::: Source data
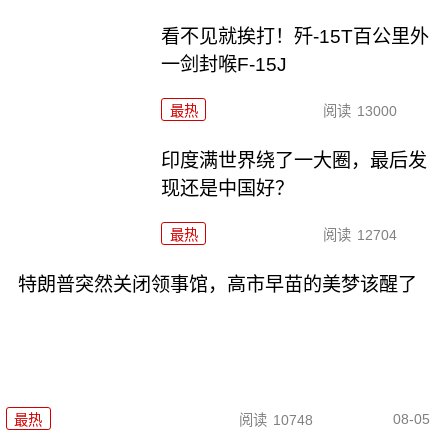
看不见就挨打！歼-15T百公里外
一剑封喉F-15J
最热
阅读
13000
印度满世界绕了一大圈，最后发
现还是中国好？
最热
阅读
12704
特朗普突然关闭领事馆，高市早苗的美梦该醒了
08-05
最热
阅读
10748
::::::
Problem requirements - Once the pictures are set aside, repeat the data above exactly.

Output for this task -
看不见就挨打！歼-15T百公里外
一剑封喉F-15J
最热
阅读
13000
印度满世界绕了一大圈，最后发
现还是中国好？
最热
阅读
12704
特朗普突然关闭领事馆，高市早苗的美梦该醒了
08-05
最热
阅读
10748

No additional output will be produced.